**Exercise requirements**
From the listing below, copy only the lines from the line that contains "Nghị quyết 10" to the line that contains "liệu hay khu", counting those two lines as part of the copy.

**Data records**
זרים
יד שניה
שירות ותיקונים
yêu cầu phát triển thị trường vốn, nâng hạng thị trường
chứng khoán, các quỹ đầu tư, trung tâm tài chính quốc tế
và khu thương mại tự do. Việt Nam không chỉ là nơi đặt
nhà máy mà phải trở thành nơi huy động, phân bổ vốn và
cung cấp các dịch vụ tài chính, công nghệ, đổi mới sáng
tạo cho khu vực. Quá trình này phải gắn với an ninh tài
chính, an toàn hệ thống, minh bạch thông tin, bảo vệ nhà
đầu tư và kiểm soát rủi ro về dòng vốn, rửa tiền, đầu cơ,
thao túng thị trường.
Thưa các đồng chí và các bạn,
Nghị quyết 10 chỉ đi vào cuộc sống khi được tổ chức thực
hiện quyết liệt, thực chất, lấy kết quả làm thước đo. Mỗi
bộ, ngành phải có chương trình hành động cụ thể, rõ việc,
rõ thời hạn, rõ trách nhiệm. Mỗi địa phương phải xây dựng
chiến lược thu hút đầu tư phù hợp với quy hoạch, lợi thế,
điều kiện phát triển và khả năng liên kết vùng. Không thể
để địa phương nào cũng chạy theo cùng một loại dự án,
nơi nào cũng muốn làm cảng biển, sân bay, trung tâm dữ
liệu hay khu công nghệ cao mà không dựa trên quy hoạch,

...

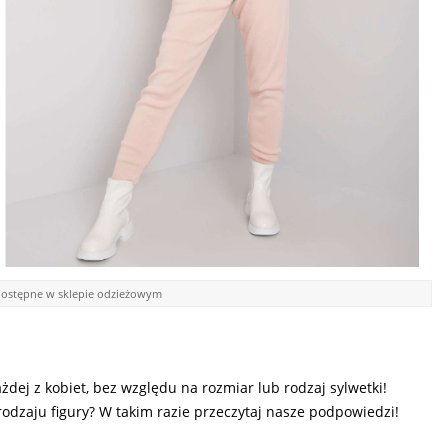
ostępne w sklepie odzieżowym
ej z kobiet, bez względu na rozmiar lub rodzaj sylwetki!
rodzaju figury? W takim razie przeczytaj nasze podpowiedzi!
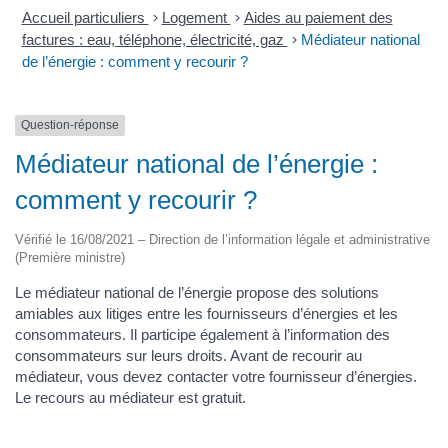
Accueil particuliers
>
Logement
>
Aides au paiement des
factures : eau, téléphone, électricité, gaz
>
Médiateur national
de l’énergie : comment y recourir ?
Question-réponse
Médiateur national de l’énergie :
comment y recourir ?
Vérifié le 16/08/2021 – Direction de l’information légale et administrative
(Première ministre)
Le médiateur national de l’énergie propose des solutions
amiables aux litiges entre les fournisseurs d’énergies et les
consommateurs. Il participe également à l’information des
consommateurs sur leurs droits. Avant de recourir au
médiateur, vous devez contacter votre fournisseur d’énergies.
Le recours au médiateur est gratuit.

**Result of the exercise**
Nghị quyết 10 chỉ đi vào cuộc sống khi được tổ chức thực
hiện quyết liệt, thực chất, lấy kết quả làm thước đo. Mỗi
bộ, ngành phải có chương trình hành động cụ thể, rõ việc,
rõ thời hạn, rõ trách nhiệm. Mỗi địa phương phải xây dựng
chiến lược thu hút đầu tư phù hợp với quy hoạch, lợi thế,
điều kiện phát triển và khả năng liên kết vùng. Không thể
để địa phương nào cũng chạy theo cùng một loại dự án,
nơi nào cũng muốn làm cảng biển, sân bay, trung tâm dữ
liệu hay khu công nghệ cao mà không dựa trên quy hoạch,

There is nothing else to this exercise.